The lights may be on. Patients may still be arriving. Staff may still be working hard.
That is the strange part. The waiting room can look normal while the claims queue is frozen. Eligibility checks are failing. Billing is stacking up. The office manager is running manual workarounds that nobody wanted to remember from 2009. The doors are open. The money is still bleeding out.
But the schedule is unreliable, chart access is slow, billing is stuck, and every normal task takes twice as long.
That counts as downtime too. If you want the broader frame first, start with Healthcare Practices and Cyber & Modern Operational Risk. If the event started with a bad email, Why Phishing Is Still the Main Way Small Healthcare Practices Get Hit is the right companion.
What is really going on
Small practices do not lose productivity one department at a time. They lose it through congestion. The schedule gets wobbly because staff cannot tell what is current. Billing backs up because notes, attachments, or codes are not where they should be. The front desk answers the same question three different ways because nobody trusts the workflow yet.
The office may still collect some money. It just collects less, with more friction.
That is why cyber downtime in a practice does not feel like a warehouse fire. It feels like running the office with one boot on.
Where the money goes
There are usually two buckets at the same time.
Lost production
If the office normally produces $6,000 to $10,000 a day and spends two days half-operational, the shortfall can land around $12,000 to $20,000. That is not an extreme assumption. It is a normal office having two very bad days.
Extra expense
Then come the costs created because the day still has to move:
- overtime
- outside IT help
- temporary workarounds
- extra admin time fixing claims and schedules
- vendor coordination that would not exist in a normal week
This is why coverage that only sounds good on system restoration can still feel thin. The office is paying for the drag while the technical problem gets sorted out.
What people miss
The misses are practical, not dramatic. A practice may assume the event only matters if the office fully closes. A half-working office can be expensive enough.
It may assume the vendor’s uptime promise solves the revenue problem. Restoring the platform helps. It does not automatically replace yesterday’s cancelled appointments or the billing backlog.
It may also treat downtime as separate from breach response. In real life, they blend together.
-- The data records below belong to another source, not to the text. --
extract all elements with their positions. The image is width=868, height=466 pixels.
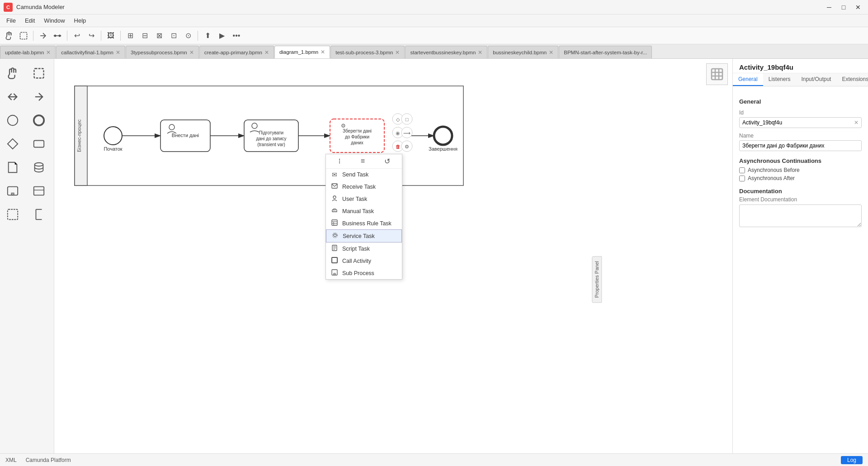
align-right-button[interactable]: ⊠ [153,29,165,42]
tab-callactivity[interactable]: callactivityfinal-1.bpmn ✕ [56,46,125,58]
morph-sub-process[interactable]: Sub Process [326,267,402,279]
tabs-bar: update-lab.bpmn ✕ callactivityfinal-1.bp… [0,44,868,59]
left-palette [0,59,54,453]
end-event[interactable] [434,127,452,145]
morph-header-loop[interactable]: ↺ [384,157,390,166]
tab-test-sub[interactable]: test-sub-process-3.bpmn ✕ [330,46,405,58]
async-after-row[interactable]: Asynchronous After [739,175,862,181]
redo-button[interactable]: ↪ [85,29,98,42]
palette-data-object[interactable] [2,157,24,178]
morph-send-task[interactable]: ✉ Send Task [326,169,402,181]
start-event[interactable] [104,127,122,145]
tab-close-3types[interactable]: ✕ [189,49,194,56]
svg-point-9 [33,115,43,125]
palette-gateway[interactable] [2,133,24,155]
maximize-button[interactable]: □ [837,1,850,14]
tab-general[interactable]: General [733,73,763,86]
morph-header-sequential[interactable]: ≡ [361,157,365,166]
menu-window[interactable]: Window [39,16,69,25]
palette-lasso[interactable] [28,62,50,84]
palette-group[interactable] [2,204,24,225]
palette-hand[interactable] [2,62,24,84]
tab-diagram1[interactable]: diagram_1.bpmn ✕ [274,46,330,58]
morph-service-task[interactable]: Service Task [326,229,402,243]
name-value: Зберегти дані до Фабрики даних [742,143,825,149]
tab-close-diagram1[interactable]: ✕ [321,49,325,55]
tab-close-startevent[interactable]: ✕ [478,49,482,56]
tab-listeners[interactable]: Listeners [763,73,796,86]
id-label: Id [739,109,862,116]
palette-data-store[interactable] [28,157,50,178]
async-before-checkbox[interactable] [739,167,745,173]
palette-start-event[interactable] [2,109,24,131]
menu-edit[interactable]: Edit [20,16,39,25]
pool-label: Бізнес-процес [76,119,82,152]
more-button[interactable]: ••• [230,29,243,42]
lasso-tool-button[interactable] [17,29,30,42]
play-button[interactable]: ▶ [216,29,228,42]
name-field[interactable]: Зберегти дані до Фабрики даних [739,140,862,151]
bpmn-canvas[interactable]: Бізнес-процес Початок Внести дані Підгот… [72,84,470,197]
tab-close-bussines[interactable]: ✕ [549,49,553,56]
minimap[interactable] [706,63,728,85]
canvas-area[interactable]: Бізнес-процес Початок Внести дані Підгот… [54,59,732,453]
async-before-row[interactable]: Asynchronous Before [739,167,862,173]
id-value: Activity_19bqf4u [742,119,782,126]
id-clear-button[interactable]: ✕ [854,119,859,126]
tab-update-lab[interactable]: update-lab.bpmn ✕ [0,46,56,58]
morph-manual-task[interactable]: Manual Task [326,205,402,217]
tab-startevent[interactable]: starteventbussineskey.bpmn ✕ [405,46,487,58]
image-button[interactable]: 🖼 [104,29,117,42]
sub-process-icon [330,269,339,277]
morph-menu: ⫶ ≡ ↺ ✉ Send Task Receive Task User Task [326,154,402,280]
palette-task[interactable] [28,133,50,155]
morph-header-parallel[interactable]: ⫶ [338,157,341,166]
tab-bussines[interactable]: bussineskeychild.bpmn ✕ [488,46,558,58]
minimize-button[interactable]: ─ [823,1,835,14]
undo-button[interactable]: ↩ [71,29,83,42]
palette-annotation[interactable] [28,204,50,225]
hand-tool-button[interactable] [3,29,15,42]
morph-business-rule-task[interactable]: Business Rule Task [326,217,402,229]
align-center-button[interactable]: ⊟ [138,29,151,42]
global-connect-button[interactable] [51,29,64,42]
palette-end-event[interactable] [28,109,50,131]
palette-eraser[interactable] [28,86,50,108]
palette-space[interactable] [2,86,24,108]
morph-user-task[interactable]: User Task [326,193,402,205]
xml-label[interactable]: XML [5,457,17,463]
morph-receive-task[interactable]: Receive Task [326,181,402,193]
manual-task-label: Manual Task [342,208,374,214]
menu-help[interactable]: Help [70,16,91,25]
async-after-checkbox[interactable] [739,176,745,181]
tab-create-app[interactable]: create-app-primary.bpmn ✕ [199,46,274,58]
tab-close-create-app[interactable]: ✕ [264,49,269,56]
upload-button[interactable]: ⬆ [201,29,214,42]
menu-file[interactable]: File [2,16,20,25]
morph-header: ⫶ ≡ ↺ [326,154,402,169]
tab-close-test-sub[interactable]: ✕ [395,49,400,56]
tab-extensions[interactable]: Extensions [836,73,868,86]
palette-subprocess[interactable] [2,180,24,202]
tab-input-output[interactable]: Input/Output [796,73,836,86]
name-label: Name [739,133,862,139]
async-after-label: Asynchronous After [748,175,795,181]
distribute-v-button[interactable]: ⊙ [182,29,194,42]
palette-pool[interactable] [28,180,50,202]
morph-script-task[interactable]: Script Task [326,243,402,255]
properties-panel-tab[interactable]: Properties Panel [592,256,602,303]
morph-call-activity[interactable]: Call Activity [326,255,402,267]
log-button[interactable]: Log [841,456,863,464]
tab-close-callactivity[interactable]: ✕ [116,49,120,56]
tab-close-update-lab[interactable]: ✕ [46,49,51,56]
svg-text:⟶: ⟶ [403,130,410,136]
right-panel-title: Activity_19bqf4u [733,59,868,73]
connect-tool-button[interactable] [37,29,49,42]
align-left-button[interactable]: ⊞ [124,29,137,42]
distribute-h-button[interactable]: ⊡ [167,29,180,42]
tab-3types[interactable]: 3typessubprocess.bpmn ✕ [126,46,199,58]
close-button[interactable]: ✕ [852,1,864,14]
doc-textarea[interactable] [739,204,862,227]
id-field[interactable]: Activity_19bqf4u ✕ [739,117,862,128]
tab-bpmn-start[interactable]: BPMN-start-after-system-task-by-r... [559,46,652,58]
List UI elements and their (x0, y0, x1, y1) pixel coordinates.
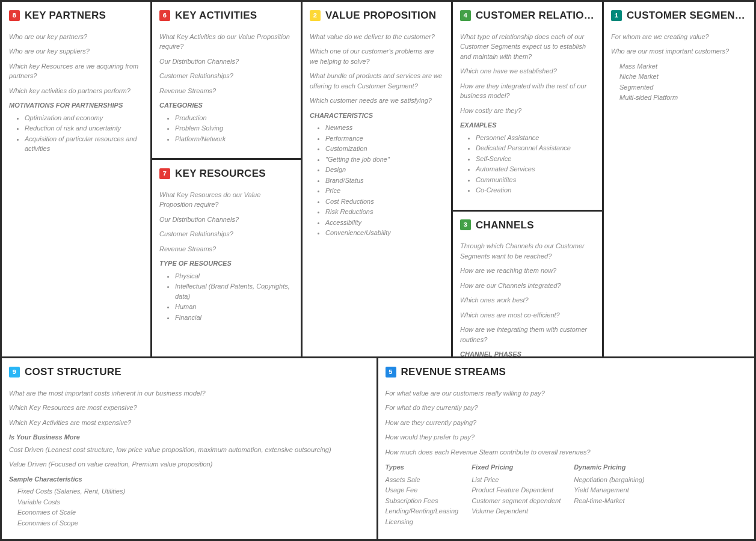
item-list: PhysicalIntellectual (Brand Patents, Cop… (159, 271, 293, 323)
list-item: Dedicated Personnel Assistance (476, 143, 595, 153)
revenue-column: TypesAssets SaleUsage FeeSubscription Fe… (386, 462, 459, 527)
list-item: Which Key Activities are most expensive? (9, 418, 369, 428)
list-item: "Getting the job done" (325, 154, 444, 165)
list-item: Production (175, 113, 293, 123)
number-badge: 1 (611, 10, 622, 21)
subheading: CHANNEL PHASES (460, 349, 595, 356)
list-item: Which key activities do partners perform… (9, 86, 143, 96)
revenue-column: Fixed PricingList PriceProduct Feature D… (472, 462, 561, 527)
bottom-row: 9 COST STRUCTURE What are the most impor… (2, 358, 754, 539)
question-list: What type of relationship does each of o… (460, 32, 595, 116)
subheading: TYPE OF RESOURCES (159, 258, 293, 269)
title-text: CUSTOMER SEGMEN… (627, 8, 745, 23)
list-item: Which one of our customer's problems are… (310, 46, 444, 66)
item-list: ProductionProblem SolvingPlatform/Networ… (159, 113, 293, 144)
list-item: Our Distribution Channels? (159, 57, 293, 67)
item-list: Personnel AssistanceDedicated Personnel … (460, 133, 595, 195)
subheading: EXAMPLES (460, 120, 595, 130)
list-item: Economies of Scope (17, 518, 369, 528)
list-item: Financial (175, 313, 293, 323)
column-header: Types (386, 462, 459, 472)
list-item: Which Key Resources are most expensive? (9, 403, 369, 413)
list-item: Brand/Status (325, 176, 444, 186)
number-badge: 7 (159, 168, 170, 179)
section-body: For whom are we creating value?Who are o… (611, 32, 747, 103)
number-badge: 2 (310, 10, 321, 21)
column-row: Subscription Fees (386, 496, 459, 506)
list-item: Who are our most important customers? (611, 46, 747, 57)
list-item: Cost Driven (Leanest cost structure, low… (9, 445, 369, 455)
list-item: How are our Channels integrated? (460, 281, 595, 291)
list-item: Through which Channels do our Customer S… (460, 241, 595, 261)
list-item: Newness (325, 123, 444, 133)
column-header: Dynamic Pricing (574, 462, 644, 472)
list-item: Customization (325, 144, 444, 154)
section-title: 5 REVENUE STREAMS (386, 364, 748, 380)
line-list: Cost Driven (Leanest cost structure, low… (9, 445, 369, 469)
number-badge: 3 (460, 219, 471, 230)
col-activities-resources: 6 KEY ACTIVITIES What Key Activities do … (152, 2, 303, 356)
revenue-columns: TypesAssets SaleUsage FeeSubscription Fe… (386, 462, 748, 527)
list-item: For what value are our customers really … (386, 388, 748, 399)
list-item: Cost Reductions (325, 197, 444, 207)
column-header: Fixed Pricing (472, 462, 561, 472)
list-item: Acquisition of particular resources and … (25, 134, 143, 154)
section-key-activities: 6 KEY ACTIVITIES What Key Activities do … (152, 2, 301, 160)
title-text: VALUE PROPOSITION (325, 8, 436, 23)
list-item: Which key Resources are we acquiring fro… (9, 61, 143, 81)
col-customer-segments: 1 CUSTOMER SEGMEN… For whom are we creat… (604, 2, 754, 356)
list-item: Customer Relationships? (159, 71, 293, 81)
section-title: 6 KEY ACTIVITIES (159, 8, 293, 23)
list-item: Multi-sided Platform (619, 93, 747, 103)
list-item: Performance (325, 133, 444, 144)
col-relationships-channels: 4 CUSTOMER RELATIO… What type of relatio… (453, 2, 604, 356)
title-text: KEY RESOURCES (175, 166, 266, 182)
title-text: CUSTOMER RELATIO… (476, 8, 594, 23)
list-item: Which ones work best? (460, 295, 595, 305)
section-key-resources: 7 KEY RESOURCES What Key Resources do ou… (152, 160, 301, 356)
col-value-proposition: 2 VALUE PROPOSITION What value do we del… (303, 2, 453, 356)
list-item: Customer Relationships? (159, 229, 293, 239)
subheading: CHARACTERISTICS (310, 111, 444, 121)
section-body: What Key Activities do our Value Proposi… (159, 32, 293, 144)
business-model-canvas: 8 KEY PARTNERS Who are our key partners?… (0, 0, 756, 541)
section-body: What value do we deliver to the customer… (310, 32, 444, 238)
subheading: Sample Characteristics (9, 474, 369, 484)
section-body: What type of relationship does each of o… (460, 32, 595, 195)
number-badge: 6 (159, 10, 170, 21)
number-badge: 9 (9, 367, 20, 377)
title-text: CHANNELS (476, 218, 534, 233)
column-row: Lending/Renting/Leasing (386, 506, 459, 516)
col-key-partners: 8 KEY PARTNERS Who are our key partners?… (2, 2, 152, 356)
column-row: Customer segment dependent (472, 496, 561, 506)
list-item: Problem Solving (175, 123, 293, 133)
list-item: Who are our key suppliers? (9, 46, 143, 57)
column-row: List Price (472, 475, 561, 485)
list-item: Co-Creation (476, 185, 595, 195)
plain-list: Mass MarketNiche MarketSegmentedMulti-si… (611, 61, 747, 103)
section-body: What Key Resources do our Value Proposit… (159, 190, 293, 323)
list-item: How are we reaching them now? (460, 266, 595, 276)
list-item: Revenue Streams? (159, 86, 293, 96)
section-body: What are the most important costs inhere… (9, 388, 369, 528)
list-item: How are they integrated with the rest of… (460, 81, 595, 101)
list-item: Value Driven (Focused on value creation,… (9, 459, 369, 469)
list-item: How costly are they? (460, 106, 595, 116)
question-list: What Key Resources do our Value Proposit… (159, 190, 293, 254)
number-badge: 5 (386, 367, 396, 377)
list-item: Fixed Costs (Salaries, Rent, Utilities) (17, 486, 369, 497)
column-row: Product Feature Dependent (472, 485, 561, 495)
item-list: NewnessPerformanceCustomization"Getting … (310, 123, 444, 238)
list-item: Price (325, 186, 444, 196)
list-item: How much does each Revenue Steam contrib… (386, 447, 748, 457)
list-item: Which customer needs are we satisfying? (310, 96, 444, 106)
subheading: CATEGORIES (159, 100, 293, 111)
list-item: Physical (175, 271, 293, 281)
list-item: Personnel Assistance (476, 133, 595, 143)
item-list: Optimization and economyReduction of ris… (9, 113, 143, 154)
section-revenue-streams: 5 REVENUE STREAMS For what value are our… (378, 358, 755, 539)
list-item: What Key Activities do our Value Proposi… (159, 32, 293, 52)
list-item: Variable Costs (17, 497, 369, 507)
list-item: Risk Reductions (325, 207, 444, 217)
title-text: REVENUE STREAMS (401, 364, 506, 380)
The same event can create forensic cost, legal review, patient questions, schedule drag, and delayed collections.
That is why What a Small-Practice Data Breach Actually Costs matters.
Simple decision rule
If two disrupted business days would feel like more than a nuisance, treat downtime coverage as part of the main cyber decision. Write down one ordinary day of production, one ordinary day of collections, and one likely cleanup bill. The coverage question gets clearer when the office math sits next to the policy language.
Next step
Take one normal week and mark the three functions that break fastest if systems go sideways: scheduling, charting, and billing. That usually tells you whether the cyber limit is built for the office you actually run. Minnesota note: winter reschedules already make the calendar brittle around the metro. Add cyber disruption and the backlog can outlast the outage. One system delay can ripple like missing a Green Line connection in St. Paul: the first delay is small, the afternoon is not.